Amy Schumer refuses to glamorize anything about pregnancy, childbirth, or childrearing — which is one of the reasons we love her so much.

While the new-ish, Jewish mom of one does post pictures about her bliss with baby Gene Attell (who is now 8 months old), she’s also sharing her struggles. Over the past 14 months or so, she’s kept it real about her experience with hyperemesis gravidarum (extreme morning sickness); fought misconceptions about autism (her husband, chef Chris Fischer, was diagnosed with ASD); and shared her experiences about going back to work (she thanked her nanny for allowing her to keep her work schedule).

This weekend, she opened up about her experience with IVF, in-vitro fertilization, the process extracting eggs and fertilizing them in a lab for later implantation. IVF has been around for over 40 years, and it is estimated about one to two percent of all babies born in the U.S. each year are conceived via IVF.  In other words, it’s totally normal — and yet, few celebrities have been as candid about it as Schumer.

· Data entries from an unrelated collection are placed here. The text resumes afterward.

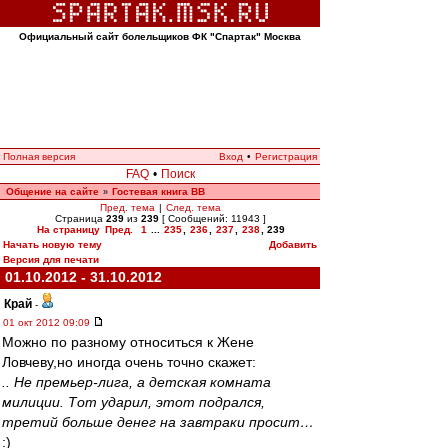
Официальный сайт болельщиков ФК "Спартак" Москва
Полная версия
Вход
•
Регистрация
FAQ
•
Поиск
Общение на сайте
Гостевая книга ВВ
»
Пред. тема
|
След. тема
Страница
239
из
239
[ Сообщений: 11943 ]
На страницу
Пред.
1
...
235
,
236
,
237
,
238
,
239
Начать новую тему
Добавить
Версия для печати
01.10.2012 - 31.10.2012
Край
-
01 окт 2012 09:09
Можно по разному относиться к Жене
Ловчеву,но иногда очень точно скажет:
.. Не премьер-лига, а детская комната
милиции. Тот ударил, этот подрался,
третий больше денег на завтраки просит…
:)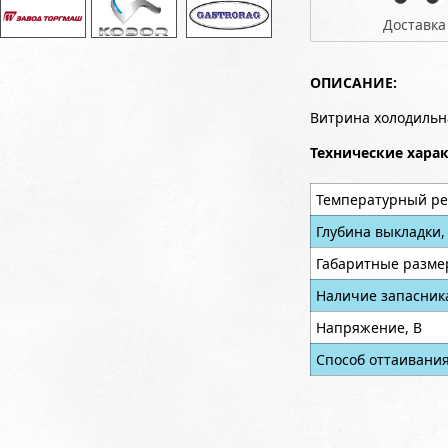
Доставка
ОПИСАНИЕ:
Витрина холодильн
Технические хара
Температурный ре
Глубина выкладки,
Габаритные разме
Наличие запасник
Напряжение, В
Способ оттаивани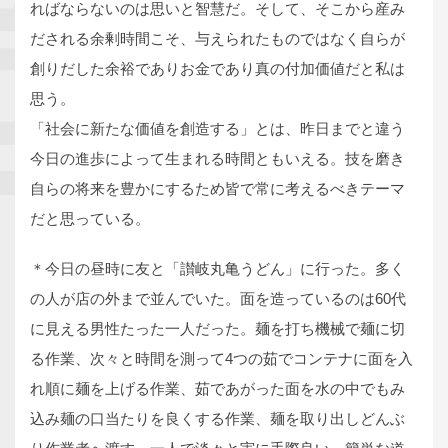
ればならないのは思いと智慧だ。そして、そこから産み
だされる余剰時間こそ、与えられたものではなく自らが
創りだした余裕でありお金であり真の付加価値だと私は
思う。
「社会に新たな価値を創造する」とは、昨日までと違う
今日の進歩によって生まれる時間ともいえる。技を磨き
自らの将来を豊かにするため皆で常に考えるべきテーマ
だと思っている。
＊今日の昼時に友と「讃岐丸亀うどん」に行った。多く
の人が店の外まで並んでいた。面を造っているのは60代
に見える男性たった一人だった。麺を打ち機械で麺に切
る作業、次々と時間を測って4つの茹でコンテナに面を入
れ順に麺を上げる作業、茹であがった面を水の中でもみ
込み麺の口当たりを良くする作業、麺を取り出しどんぶ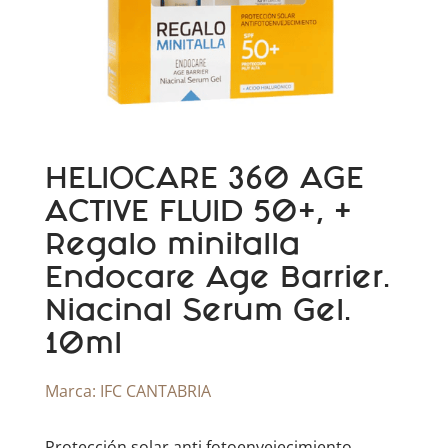
HELIOCARE 360 AGE
ACTIVE FLUID 50+, +
Regalo minitalla
Endocare Age Barrier.
Niacinal Serum Gel.
10ml
Marca:
IFC CANTABRIA
Protección solar anti fotoenvejecimiento.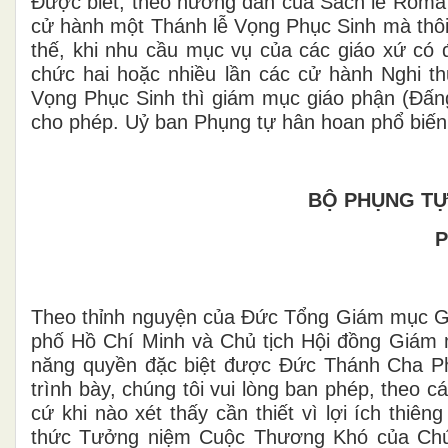
Được biết, theo hướng dẫn của Sách lễ Rôma t
cử hành một Thánh lễ Vọng Phục Sinh mà thôi
thế, khi nhu cầu mục vụ của các giáo xứ có đ
chức hai hoặc nhiều lần các cử hành Nghi
Vọng Phục Sinh thì giám mục giáo phận (Đấng
cho phép. Uỷ ban Phụng tự hân hoan phổ biến 
BỘ PHỤNG TỰ 
P
Theo thỉnh nguyện của Đức Tổng Giám mục 
phố Hồ Chí Minh và Chủ tịch Hội đồng Giám 
năng quyền đặc biệt được Đức Thánh Cha Ph
trình bày, chúng tôi vui lòng ban phép, theo 
cứ khi nào xét thấy cần thiết vì lợi ích thiê
thức Tưởng niệm Cuộc Thương Khó của Chú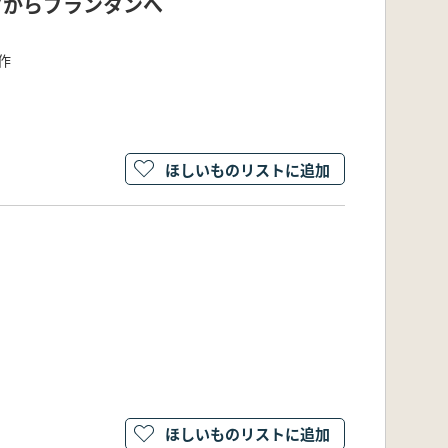
クからプランタンへ
作
ほしいものリストに追加
ほしいものリストに追加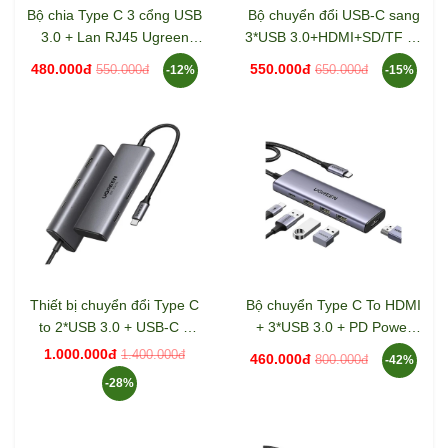
Bộ chia Type C 3 cổng USB
Bộ chuyển đổi USB-C sang
3.0 + Lan RJ45 Ugreen
3*USB 3.0+HDMI+SD/TF hỗ
60600
trợ 4K Ugreen (20956)
480.000đ
550.000đ
550.000đ
650.000đ
-12%
-15%
Thiết bị chuyển đổi Type C
Bộ chuyển Type C To HDMI
to 2*USB 3.0 + USB-C +
+ 3*USB 3.0 + PD Power
2*HDMI + PD 100W Ugreen
4K@30Hz Ugreen 15596
1.000.000đ
1.400.000đ
460.000đ
800.000đ
-42%
15852
-28%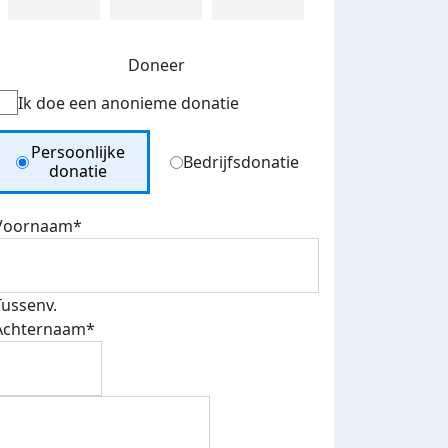
Doneer
Ik doe een anonieme donatie
Donation Type
Persoonlijke
Bedrijfsdonatie
donatie
Voornaam*
Tussenv.
Achternaam*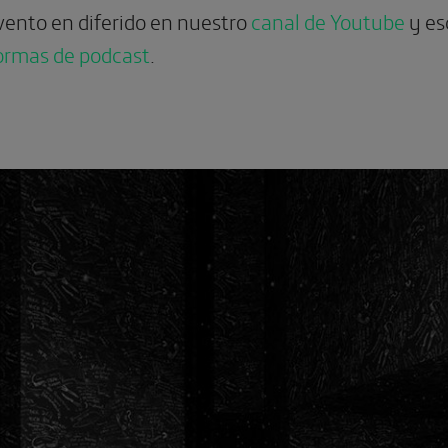
vento en diferido en nuestro
canal de Youtube
y es
ormas de podcast
.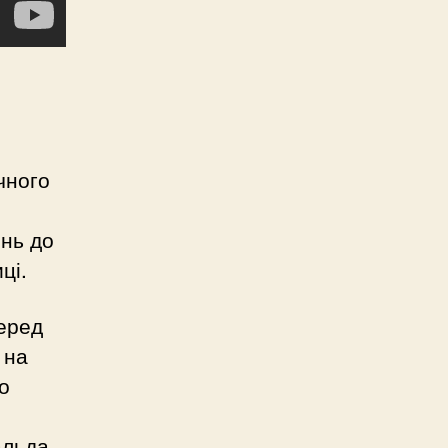
чного
ень до
ці.
еред
 на
о
альда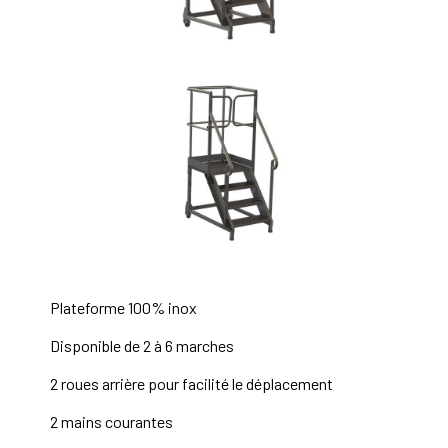
Plateforme 100% inox
Disponible de 2 à 6 marches
2 roues arrière pour facilité le déplacement
2 mains courantes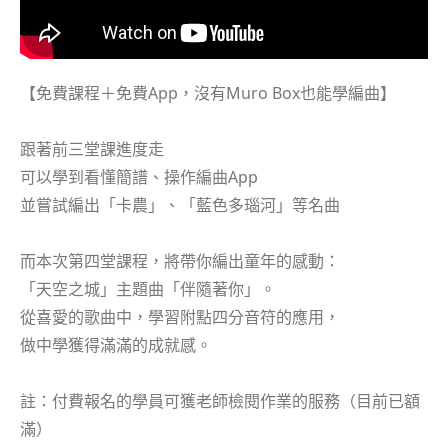
【免費課程＋免費App，沒有Muro Box也能學編曲】
跟著前三堂課進度走
可以學到看懂簡譜、操作編曲App
並嘗試編出「卡農」、「藍色多瑙河」等名曲
而本次第四堂課程，將帶你編出童年的感動：
「天空之城」主題曲「伴隨著你」。
從喜愛的歌曲中，學習附點四分音符的應用，
做中學獲得滿滿的成就感。
註：付費報名的學員可獲老師檢閱作業的服務（目前已額
滿）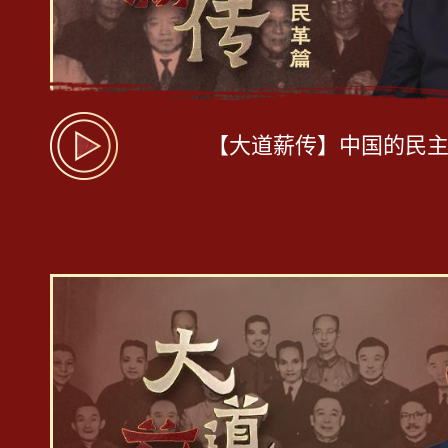
【大道薪传】中国的民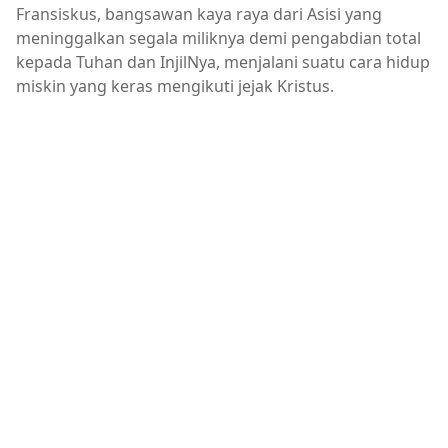
Fransiskus, bangsawan kaya raya dari Asisi yang
meninggalkan segala miliknya demi pengabdian total
kepada Tuhan dan InjilNya, menjalani suatu cara hidup
miskin yang keras mengikuti jejak Kristus.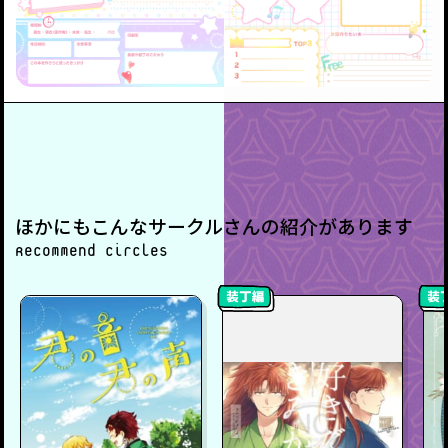
ほかにもこんなサークルさんの紹介があります
Recommend circles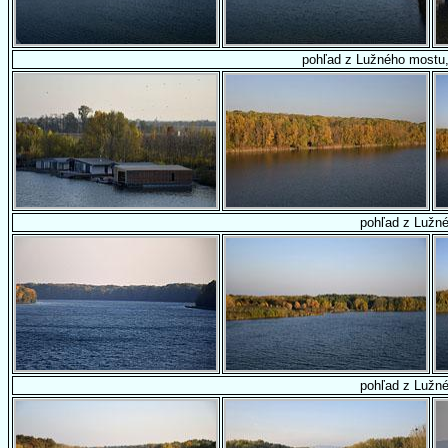
pohľad z Lužného mostu
pohľad z Lužn
pohľad z Lužn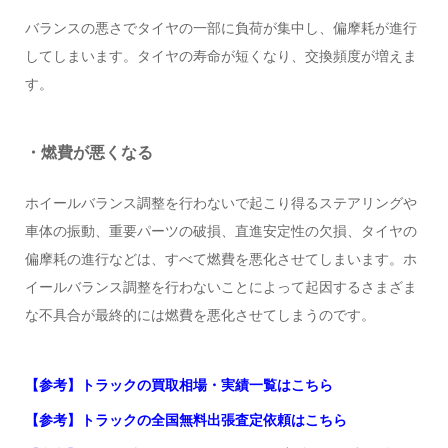
バランスの悪さでタイヤの一部に負荷が集中し、偏摩耗が進行
してしまいます。タイヤの寿命が短くなり、交換頻度が増えま
す。
・燃費が悪くなる
ホイールバランス調整を行わないで起こり得るステアリングや
車体の振動、重要パーツの破損、直進安定性の欠損、タイヤの
偏摩耗の進行などは、すべて燃費を悪化させてしまいます。ホ
イールバランス調整を行わないことによって起因するさまざま
な不具合が最終的には燃費を悪化させてしまうのです。
【参考】トラックの買取相場・実績一覧はこちら
【参考】トラックの全国無料出張査定依頼はこちら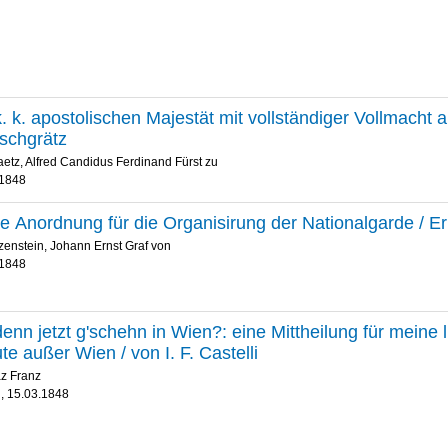
. k. apostolischen Majestät mit vollständiger Vollmacht au
schgrätz
etz, Alfred Candidus Ferdinand Fürst zu
.1848
ge Anordnung für die Organisirung der Nationalgarde / E
enstein, Johann Ernst Graf von
.1848
denn jetzt g'schehn in Wien?: eine Mittheilung für meine 
te außer Wien / von I. F. Castelli
az Franz
, 15.03.1848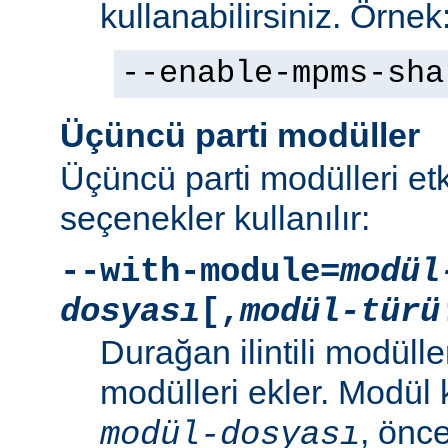
kullanabilirsiniz. Örnek
--enable-mpms-sha
Üçüncü parti modüller
Üçüncü parti modülleri etk
seçenekler kullanılır:
--with-module=
modül
dosyası
[,
modül-türü
Durağan ilintili modüller
modülleri ekler. Modül
, önc
modül-dosyası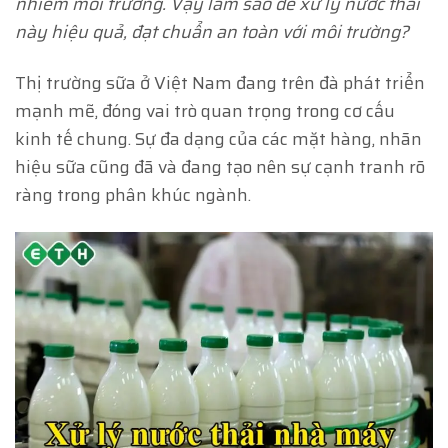
nhiễm môi trường. Vậy làm sao để xử lý nước thải
này hiệu quả, đạt chuẩn an toàn với môi trường?
Thị trường sữa ở Việt Nam đang trên đà phát triển
mạnh mẽ, đóng vai trò quan trọng trong cơ cấu
kinh tế chung. Sự đa dạng của các mặt hàng, nhãn
hiệu sữa cũng đã và đang tạo nên sự cạnh tranh rõ
ràng trong phân khúc ngành.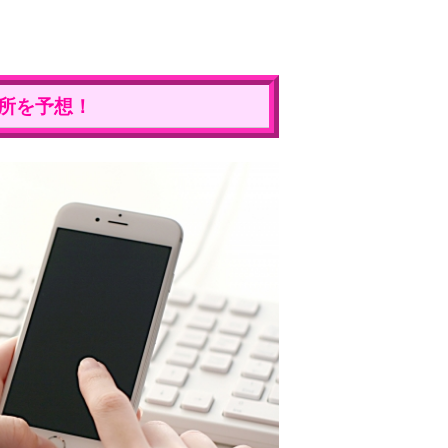
場所を予想！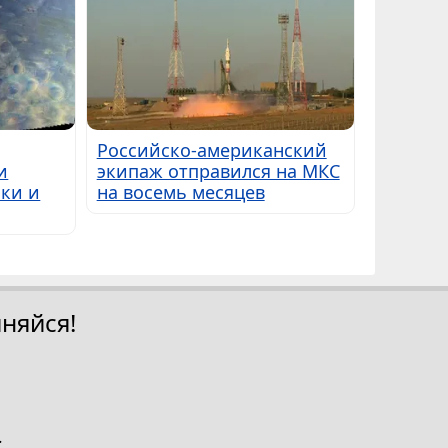
Российско-американский
и
экипаж отправился на МКС
ки и
на восемь месяцев
няйся!
.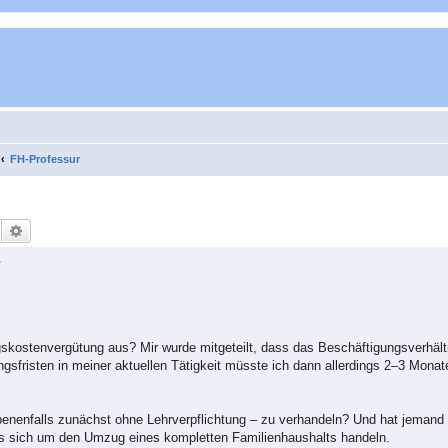
FH-Professur
Suche
Erweiterte Suche
r
gskostenvergütung aus? Mir wurde mitgeteilt, dass das Beschäftigungsverhäl
gsfristen in meiner aktuellen Tätigkeit müsste ich dann allerdings 2–3 Mona
ebenenfalls zunächst ohne Lehrverpflichtung – zu verhandeln? Und hat jemand
s sich um den Umzug eines kompletten Familienhaushalts handeln.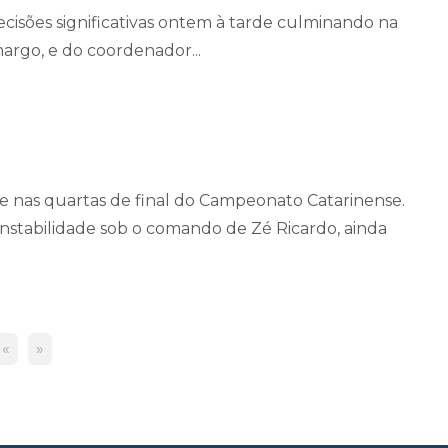
cisões significativas ontem à tarde culminando na
argo, e do coordenador...
lle nas quartas de final do Campeonato Catarinense.
stabilidade sob o comando de Zé Ricardo, ainda
«
»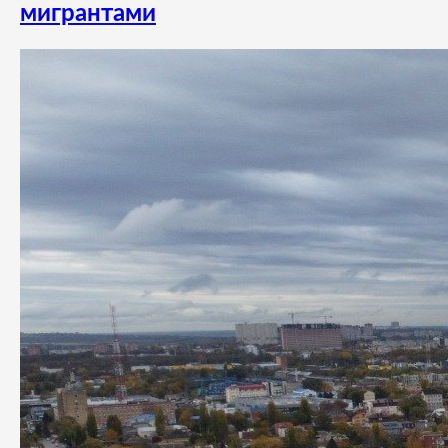
мигрантами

On Friday, Schumer posted an unvarnished photo of her bruised belly (IVF requires daily injections of hormones for about 10 to 12 days before the egg retrieval happens) with her C-section scar still visible. “I’m a week into IVF and feeling really run down and emotional,” Schumer wrote in the Instagram post. “If anyone went through it and if you have any advice or wouldn’t mind sharing your experience with me please do.”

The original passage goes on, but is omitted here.